Utilizing Model Residuals to Identify Rental Properties of Interest: The Price Anomaly Score (PAS) and Its Application to Real-time Data in Manhattan
results: 本研究发现,通过将泛化到至少75%的数据集,可以捕捉到价格预测偏差的重要信息。此外,PAS还可以用于识别过高或过低的房源价格。Abstract
Understanding whether a property is priced fairly hinders buyers and sellers since they usually do not have an objective viewpoint of the price distribution for the overall market of their interest. Drawing from data collected of all possible available properties for rent in Manhattan as of September 2023, this paper aims to strengthen our understanding of model residuals; specifically on machine learning models which generalize for a majority of the distribution of a well-proportioned dataset. Most models generally perceive deviations from predicted values as mere inaccuracies, however this paper proposes a different vantage point: when generalizing to at least 75\% of the data-set, the remaining deviations reveal significant insights. To harness these insights, we introduce the Price Anomaly Score (PAS), a metric capable of capturing boundaries between irregularly predicted prices.
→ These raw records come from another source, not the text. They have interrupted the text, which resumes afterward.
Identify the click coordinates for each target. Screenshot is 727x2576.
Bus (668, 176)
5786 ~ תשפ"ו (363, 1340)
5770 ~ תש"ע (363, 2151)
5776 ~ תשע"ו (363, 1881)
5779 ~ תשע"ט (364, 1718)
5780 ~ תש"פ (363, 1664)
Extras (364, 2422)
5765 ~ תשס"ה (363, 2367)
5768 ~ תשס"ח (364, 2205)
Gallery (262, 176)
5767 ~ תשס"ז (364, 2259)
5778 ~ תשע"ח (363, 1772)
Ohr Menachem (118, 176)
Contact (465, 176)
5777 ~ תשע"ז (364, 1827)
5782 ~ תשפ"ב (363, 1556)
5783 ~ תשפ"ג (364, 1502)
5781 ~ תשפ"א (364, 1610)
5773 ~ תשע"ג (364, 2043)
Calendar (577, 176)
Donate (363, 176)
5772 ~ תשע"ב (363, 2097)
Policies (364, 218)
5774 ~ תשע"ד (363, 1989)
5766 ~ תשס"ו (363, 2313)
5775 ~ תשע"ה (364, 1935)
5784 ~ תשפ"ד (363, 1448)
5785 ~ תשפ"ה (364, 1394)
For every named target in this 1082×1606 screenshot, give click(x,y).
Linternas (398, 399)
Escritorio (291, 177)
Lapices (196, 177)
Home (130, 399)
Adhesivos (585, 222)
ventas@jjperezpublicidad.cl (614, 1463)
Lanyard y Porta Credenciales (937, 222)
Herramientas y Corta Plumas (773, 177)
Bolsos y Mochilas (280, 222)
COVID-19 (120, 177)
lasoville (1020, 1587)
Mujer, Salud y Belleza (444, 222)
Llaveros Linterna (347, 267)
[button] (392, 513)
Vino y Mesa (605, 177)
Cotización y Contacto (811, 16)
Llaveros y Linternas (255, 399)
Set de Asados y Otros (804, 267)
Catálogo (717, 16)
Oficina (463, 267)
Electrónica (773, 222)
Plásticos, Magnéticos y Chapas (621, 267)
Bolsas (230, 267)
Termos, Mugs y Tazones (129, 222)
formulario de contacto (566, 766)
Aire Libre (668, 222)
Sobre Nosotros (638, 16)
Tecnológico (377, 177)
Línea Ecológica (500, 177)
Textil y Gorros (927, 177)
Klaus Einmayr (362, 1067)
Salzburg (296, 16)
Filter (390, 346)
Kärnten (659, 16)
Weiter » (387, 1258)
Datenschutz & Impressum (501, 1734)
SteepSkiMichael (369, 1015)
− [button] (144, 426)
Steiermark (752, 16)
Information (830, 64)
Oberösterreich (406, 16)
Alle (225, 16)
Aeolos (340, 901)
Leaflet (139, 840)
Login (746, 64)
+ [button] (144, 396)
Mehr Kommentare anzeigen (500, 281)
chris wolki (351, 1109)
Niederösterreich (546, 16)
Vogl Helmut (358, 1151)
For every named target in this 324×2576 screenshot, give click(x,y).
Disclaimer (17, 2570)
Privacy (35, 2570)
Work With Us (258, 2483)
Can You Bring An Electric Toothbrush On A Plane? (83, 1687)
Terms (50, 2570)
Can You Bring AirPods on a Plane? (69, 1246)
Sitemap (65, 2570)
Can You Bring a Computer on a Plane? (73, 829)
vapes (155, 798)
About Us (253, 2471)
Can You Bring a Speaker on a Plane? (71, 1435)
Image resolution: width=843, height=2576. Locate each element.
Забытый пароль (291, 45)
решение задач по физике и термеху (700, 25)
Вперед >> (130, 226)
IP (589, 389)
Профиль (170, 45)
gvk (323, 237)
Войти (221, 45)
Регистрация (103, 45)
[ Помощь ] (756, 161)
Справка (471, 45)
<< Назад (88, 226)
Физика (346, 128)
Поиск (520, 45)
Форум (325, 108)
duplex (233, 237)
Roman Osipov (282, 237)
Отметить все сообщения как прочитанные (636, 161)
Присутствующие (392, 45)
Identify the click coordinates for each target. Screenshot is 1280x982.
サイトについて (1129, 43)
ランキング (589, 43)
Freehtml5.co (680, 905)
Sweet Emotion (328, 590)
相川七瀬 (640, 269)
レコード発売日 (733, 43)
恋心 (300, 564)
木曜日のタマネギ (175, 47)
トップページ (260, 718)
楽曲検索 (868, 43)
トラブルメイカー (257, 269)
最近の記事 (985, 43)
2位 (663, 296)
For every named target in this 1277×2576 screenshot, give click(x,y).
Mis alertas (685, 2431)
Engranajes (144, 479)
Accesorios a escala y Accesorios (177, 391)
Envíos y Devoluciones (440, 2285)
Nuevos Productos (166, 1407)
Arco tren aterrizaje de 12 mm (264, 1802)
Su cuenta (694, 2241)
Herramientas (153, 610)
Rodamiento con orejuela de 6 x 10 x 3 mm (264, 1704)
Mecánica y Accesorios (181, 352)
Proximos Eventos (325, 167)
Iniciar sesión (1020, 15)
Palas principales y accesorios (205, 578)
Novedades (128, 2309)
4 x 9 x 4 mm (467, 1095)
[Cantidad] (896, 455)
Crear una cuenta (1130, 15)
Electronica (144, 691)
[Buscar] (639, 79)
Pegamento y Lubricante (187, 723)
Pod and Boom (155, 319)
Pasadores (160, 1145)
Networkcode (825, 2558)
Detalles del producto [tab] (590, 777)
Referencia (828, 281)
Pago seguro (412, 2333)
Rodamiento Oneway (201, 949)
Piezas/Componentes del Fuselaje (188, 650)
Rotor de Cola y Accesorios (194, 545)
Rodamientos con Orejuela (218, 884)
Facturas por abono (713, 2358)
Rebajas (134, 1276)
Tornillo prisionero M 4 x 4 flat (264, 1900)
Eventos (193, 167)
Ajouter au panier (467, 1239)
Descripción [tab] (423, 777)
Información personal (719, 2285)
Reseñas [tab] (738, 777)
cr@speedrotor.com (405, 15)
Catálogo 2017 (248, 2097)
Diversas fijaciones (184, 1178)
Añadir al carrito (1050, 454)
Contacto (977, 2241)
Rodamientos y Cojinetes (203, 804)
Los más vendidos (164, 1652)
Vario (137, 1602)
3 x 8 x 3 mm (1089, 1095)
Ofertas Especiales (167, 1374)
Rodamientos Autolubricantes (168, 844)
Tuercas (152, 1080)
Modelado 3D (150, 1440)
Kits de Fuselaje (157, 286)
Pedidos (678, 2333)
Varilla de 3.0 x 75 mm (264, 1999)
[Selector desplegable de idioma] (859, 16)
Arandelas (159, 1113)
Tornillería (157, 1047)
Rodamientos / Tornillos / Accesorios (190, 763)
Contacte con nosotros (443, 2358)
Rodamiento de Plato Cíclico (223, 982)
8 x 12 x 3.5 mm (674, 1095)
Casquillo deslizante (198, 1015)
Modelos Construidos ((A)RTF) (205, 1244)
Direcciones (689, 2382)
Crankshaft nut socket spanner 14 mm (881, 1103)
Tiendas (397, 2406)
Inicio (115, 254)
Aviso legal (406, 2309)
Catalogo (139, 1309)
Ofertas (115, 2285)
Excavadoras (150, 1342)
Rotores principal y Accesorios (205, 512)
By combining relative pricing discrepancies with statistical significance, the Price Anomaly Score (PAS) offers a multifaceted view of rental valuations. This metric allows experts to identify overpriced or underpriced properties within a dataset by aggregating PAS values, then fine-tuning upper and lower boundaries to any threshold to set indicators of choice.
摘要
To harness these insights, we introduce the Price Anomaly Score (PAS), a metric that captures the boundaries between irregularly predicted prices. By combining relative pricing discrepancies with statistical significance, the PAS offers a multifaceted view of rental valuations. This metric allows experts to identify overpriced or underpriced properties within a dataset by aggregating PAS values and fine-tuning upper and lower boundaries to any threshold of choice.